WHAT YOU SHOULD DO:
Taking the listing below, restate word for word each line from the line with "Mẫu biệt thự mái Thái (822, 1852)" to the line with "NOITHATCB (971, 1568)", ends included, and stop there.
[Start of section]
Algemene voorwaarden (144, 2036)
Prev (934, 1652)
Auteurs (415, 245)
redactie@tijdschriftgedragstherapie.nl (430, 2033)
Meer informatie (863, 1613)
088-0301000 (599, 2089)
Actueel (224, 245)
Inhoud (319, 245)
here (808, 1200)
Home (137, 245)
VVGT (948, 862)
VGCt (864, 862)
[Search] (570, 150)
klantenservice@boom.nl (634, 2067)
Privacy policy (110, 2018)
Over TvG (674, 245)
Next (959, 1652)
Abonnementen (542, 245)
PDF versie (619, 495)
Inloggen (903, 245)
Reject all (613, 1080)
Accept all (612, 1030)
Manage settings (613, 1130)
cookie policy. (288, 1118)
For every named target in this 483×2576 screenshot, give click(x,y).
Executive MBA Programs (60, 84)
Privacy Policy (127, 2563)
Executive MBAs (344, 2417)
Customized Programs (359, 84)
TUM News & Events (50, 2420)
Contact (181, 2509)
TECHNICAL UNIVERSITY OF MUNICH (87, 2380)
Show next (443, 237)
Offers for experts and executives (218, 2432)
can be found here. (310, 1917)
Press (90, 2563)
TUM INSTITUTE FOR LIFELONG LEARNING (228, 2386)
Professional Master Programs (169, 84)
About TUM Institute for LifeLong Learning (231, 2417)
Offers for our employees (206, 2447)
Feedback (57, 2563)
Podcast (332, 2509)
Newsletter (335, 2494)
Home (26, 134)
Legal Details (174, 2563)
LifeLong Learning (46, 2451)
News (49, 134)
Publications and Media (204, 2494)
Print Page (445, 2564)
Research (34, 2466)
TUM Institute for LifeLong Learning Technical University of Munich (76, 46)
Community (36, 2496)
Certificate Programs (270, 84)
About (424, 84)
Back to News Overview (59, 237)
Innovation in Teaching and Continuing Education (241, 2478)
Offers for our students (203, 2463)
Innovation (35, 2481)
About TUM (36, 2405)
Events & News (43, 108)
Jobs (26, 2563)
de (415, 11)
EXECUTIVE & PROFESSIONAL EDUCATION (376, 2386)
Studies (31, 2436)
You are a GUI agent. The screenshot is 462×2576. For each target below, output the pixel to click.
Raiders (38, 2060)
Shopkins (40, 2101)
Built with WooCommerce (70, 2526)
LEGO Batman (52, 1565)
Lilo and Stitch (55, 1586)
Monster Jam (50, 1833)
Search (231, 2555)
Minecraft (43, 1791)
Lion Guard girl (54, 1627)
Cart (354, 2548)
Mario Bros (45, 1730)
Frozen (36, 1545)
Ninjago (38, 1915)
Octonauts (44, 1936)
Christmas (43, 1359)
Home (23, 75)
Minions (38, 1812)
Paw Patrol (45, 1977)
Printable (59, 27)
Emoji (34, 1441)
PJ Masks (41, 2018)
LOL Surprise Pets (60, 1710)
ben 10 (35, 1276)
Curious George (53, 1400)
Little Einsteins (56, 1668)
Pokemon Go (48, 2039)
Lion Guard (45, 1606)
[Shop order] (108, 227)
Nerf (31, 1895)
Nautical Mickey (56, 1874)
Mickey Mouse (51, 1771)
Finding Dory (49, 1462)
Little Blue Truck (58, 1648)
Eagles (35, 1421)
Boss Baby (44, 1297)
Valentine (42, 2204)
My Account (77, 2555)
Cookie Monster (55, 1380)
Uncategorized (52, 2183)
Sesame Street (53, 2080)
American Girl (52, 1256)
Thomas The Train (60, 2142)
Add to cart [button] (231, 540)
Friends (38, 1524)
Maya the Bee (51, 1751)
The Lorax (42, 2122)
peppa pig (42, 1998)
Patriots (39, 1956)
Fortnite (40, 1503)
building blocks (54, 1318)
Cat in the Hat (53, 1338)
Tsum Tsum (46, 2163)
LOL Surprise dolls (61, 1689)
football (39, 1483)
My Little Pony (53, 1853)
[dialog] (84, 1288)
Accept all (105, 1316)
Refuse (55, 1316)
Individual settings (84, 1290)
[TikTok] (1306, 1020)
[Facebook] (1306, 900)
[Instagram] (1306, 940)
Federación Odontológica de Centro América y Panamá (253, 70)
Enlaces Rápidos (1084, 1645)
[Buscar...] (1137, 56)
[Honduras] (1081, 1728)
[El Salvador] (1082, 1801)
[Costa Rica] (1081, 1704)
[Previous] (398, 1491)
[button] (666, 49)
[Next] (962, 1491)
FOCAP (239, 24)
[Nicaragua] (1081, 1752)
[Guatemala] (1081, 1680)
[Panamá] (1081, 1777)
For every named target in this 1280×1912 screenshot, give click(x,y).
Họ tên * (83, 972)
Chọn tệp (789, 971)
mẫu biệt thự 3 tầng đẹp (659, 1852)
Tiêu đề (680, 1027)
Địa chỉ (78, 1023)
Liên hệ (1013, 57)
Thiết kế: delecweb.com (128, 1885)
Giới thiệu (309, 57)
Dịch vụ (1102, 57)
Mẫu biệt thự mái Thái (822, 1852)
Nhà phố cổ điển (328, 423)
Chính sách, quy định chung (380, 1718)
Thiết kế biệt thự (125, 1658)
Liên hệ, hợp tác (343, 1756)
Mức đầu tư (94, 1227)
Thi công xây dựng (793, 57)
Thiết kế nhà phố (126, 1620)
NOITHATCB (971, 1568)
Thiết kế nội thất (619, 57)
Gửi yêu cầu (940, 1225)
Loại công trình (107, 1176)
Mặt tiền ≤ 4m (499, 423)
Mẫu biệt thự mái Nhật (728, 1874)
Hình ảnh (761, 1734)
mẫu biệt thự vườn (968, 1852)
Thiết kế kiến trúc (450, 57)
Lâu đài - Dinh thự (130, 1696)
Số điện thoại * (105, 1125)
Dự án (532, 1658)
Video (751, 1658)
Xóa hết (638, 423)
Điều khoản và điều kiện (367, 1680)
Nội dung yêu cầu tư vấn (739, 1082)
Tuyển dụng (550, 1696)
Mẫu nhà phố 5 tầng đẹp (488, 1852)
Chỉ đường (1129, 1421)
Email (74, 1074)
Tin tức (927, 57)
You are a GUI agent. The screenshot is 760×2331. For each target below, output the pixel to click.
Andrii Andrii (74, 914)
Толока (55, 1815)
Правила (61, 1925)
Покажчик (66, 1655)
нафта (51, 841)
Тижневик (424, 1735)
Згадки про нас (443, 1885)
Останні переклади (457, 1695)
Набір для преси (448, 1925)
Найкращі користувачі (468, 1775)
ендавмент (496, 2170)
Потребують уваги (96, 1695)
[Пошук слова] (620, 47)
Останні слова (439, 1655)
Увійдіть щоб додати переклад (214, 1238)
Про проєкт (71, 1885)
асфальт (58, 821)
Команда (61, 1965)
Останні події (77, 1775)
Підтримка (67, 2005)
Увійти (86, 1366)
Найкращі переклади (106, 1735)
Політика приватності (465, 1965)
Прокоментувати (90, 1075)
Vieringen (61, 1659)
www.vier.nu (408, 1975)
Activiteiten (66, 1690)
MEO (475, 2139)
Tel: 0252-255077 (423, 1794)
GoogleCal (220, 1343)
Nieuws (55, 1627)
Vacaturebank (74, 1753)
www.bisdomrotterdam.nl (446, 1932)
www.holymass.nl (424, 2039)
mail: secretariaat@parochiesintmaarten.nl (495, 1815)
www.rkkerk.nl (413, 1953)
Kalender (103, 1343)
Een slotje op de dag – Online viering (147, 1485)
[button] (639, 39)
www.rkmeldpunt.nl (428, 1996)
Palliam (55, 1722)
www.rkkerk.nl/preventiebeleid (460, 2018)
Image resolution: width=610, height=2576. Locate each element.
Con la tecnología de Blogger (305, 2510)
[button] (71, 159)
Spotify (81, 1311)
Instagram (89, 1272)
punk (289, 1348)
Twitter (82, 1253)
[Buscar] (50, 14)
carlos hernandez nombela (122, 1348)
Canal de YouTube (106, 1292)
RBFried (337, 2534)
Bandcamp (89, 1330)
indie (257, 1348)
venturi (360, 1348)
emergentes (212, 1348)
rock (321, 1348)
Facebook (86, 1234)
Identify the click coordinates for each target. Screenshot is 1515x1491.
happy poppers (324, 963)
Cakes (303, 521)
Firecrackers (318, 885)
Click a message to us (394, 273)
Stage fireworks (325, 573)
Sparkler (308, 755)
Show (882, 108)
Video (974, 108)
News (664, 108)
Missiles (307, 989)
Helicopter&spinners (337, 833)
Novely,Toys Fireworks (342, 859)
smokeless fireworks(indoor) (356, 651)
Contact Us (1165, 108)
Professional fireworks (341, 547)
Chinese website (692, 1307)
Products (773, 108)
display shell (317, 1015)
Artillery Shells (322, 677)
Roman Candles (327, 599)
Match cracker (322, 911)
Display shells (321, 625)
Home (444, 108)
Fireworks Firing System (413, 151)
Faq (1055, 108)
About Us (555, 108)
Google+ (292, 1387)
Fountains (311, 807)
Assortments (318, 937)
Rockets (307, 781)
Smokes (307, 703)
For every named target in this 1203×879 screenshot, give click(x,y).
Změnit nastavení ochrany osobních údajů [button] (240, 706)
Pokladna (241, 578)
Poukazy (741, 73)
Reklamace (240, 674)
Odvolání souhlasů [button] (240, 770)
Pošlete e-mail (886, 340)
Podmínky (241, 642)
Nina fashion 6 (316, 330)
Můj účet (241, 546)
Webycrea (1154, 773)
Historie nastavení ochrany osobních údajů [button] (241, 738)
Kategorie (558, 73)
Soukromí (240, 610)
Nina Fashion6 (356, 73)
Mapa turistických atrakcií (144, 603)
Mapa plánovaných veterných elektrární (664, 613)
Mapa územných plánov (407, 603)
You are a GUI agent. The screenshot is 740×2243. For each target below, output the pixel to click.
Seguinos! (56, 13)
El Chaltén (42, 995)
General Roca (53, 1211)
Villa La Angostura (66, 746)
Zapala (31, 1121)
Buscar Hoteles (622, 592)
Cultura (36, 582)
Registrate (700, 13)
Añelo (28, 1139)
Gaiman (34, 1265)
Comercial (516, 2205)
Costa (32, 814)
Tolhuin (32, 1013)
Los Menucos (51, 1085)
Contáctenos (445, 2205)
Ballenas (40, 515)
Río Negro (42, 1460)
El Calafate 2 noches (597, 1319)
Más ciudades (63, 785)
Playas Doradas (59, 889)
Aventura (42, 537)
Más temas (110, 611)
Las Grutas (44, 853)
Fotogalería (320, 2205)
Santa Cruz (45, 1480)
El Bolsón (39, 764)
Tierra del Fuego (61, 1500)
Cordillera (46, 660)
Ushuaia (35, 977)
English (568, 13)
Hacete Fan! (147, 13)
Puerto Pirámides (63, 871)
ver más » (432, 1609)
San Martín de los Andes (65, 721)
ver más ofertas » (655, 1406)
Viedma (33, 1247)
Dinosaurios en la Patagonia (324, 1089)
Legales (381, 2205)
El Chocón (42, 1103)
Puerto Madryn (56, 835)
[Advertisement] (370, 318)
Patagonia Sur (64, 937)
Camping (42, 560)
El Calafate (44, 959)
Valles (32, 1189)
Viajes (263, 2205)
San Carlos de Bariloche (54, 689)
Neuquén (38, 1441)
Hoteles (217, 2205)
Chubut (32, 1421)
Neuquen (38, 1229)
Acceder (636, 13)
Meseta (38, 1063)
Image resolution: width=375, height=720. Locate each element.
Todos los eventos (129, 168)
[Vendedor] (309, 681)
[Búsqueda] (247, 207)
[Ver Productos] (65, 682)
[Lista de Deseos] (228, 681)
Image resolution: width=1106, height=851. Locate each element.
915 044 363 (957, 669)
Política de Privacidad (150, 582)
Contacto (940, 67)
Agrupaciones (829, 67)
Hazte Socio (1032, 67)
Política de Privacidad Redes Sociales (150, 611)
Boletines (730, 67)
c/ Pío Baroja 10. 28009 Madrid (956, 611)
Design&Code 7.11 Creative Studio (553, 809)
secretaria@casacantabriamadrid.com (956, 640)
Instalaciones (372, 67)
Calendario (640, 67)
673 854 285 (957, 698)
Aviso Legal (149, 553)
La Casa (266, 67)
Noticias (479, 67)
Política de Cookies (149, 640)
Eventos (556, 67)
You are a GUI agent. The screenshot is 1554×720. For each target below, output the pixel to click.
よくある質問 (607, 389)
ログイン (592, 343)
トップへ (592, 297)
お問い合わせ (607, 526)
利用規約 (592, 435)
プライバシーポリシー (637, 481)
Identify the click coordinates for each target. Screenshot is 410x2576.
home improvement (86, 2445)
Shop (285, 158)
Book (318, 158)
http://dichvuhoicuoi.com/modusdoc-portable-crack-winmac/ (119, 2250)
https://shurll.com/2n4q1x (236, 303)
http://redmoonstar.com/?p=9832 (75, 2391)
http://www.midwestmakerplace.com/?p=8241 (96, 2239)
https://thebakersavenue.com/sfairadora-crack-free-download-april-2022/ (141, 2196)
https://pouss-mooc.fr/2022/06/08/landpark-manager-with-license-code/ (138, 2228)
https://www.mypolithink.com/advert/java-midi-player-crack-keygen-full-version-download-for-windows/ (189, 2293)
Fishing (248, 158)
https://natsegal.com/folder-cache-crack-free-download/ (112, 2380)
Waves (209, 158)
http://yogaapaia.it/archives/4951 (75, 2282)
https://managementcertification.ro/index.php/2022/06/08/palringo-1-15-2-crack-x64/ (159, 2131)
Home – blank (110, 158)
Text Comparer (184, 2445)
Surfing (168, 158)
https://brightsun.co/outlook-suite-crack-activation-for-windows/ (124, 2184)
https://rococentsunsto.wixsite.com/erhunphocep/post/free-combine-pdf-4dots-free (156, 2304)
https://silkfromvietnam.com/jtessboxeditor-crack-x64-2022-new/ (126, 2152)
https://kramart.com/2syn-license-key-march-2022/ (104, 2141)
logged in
[End of section]
YOUR SOLUTION:
Mẫu biệt thự mái Thái (822, 1852)
Nhà phố cổ điển (328, 423)
Chính sách, quy định chung (380, 1718)
Thiết kế biệt thự (125, 1658)
Liên hệ, hợp tác (343, 1756)
Mức đầu tư (94, 1227)
Thi công xây dựng (793, 57)
Thiết kế nhà phố (126, 1620)
NOITHATCB (971, 1568)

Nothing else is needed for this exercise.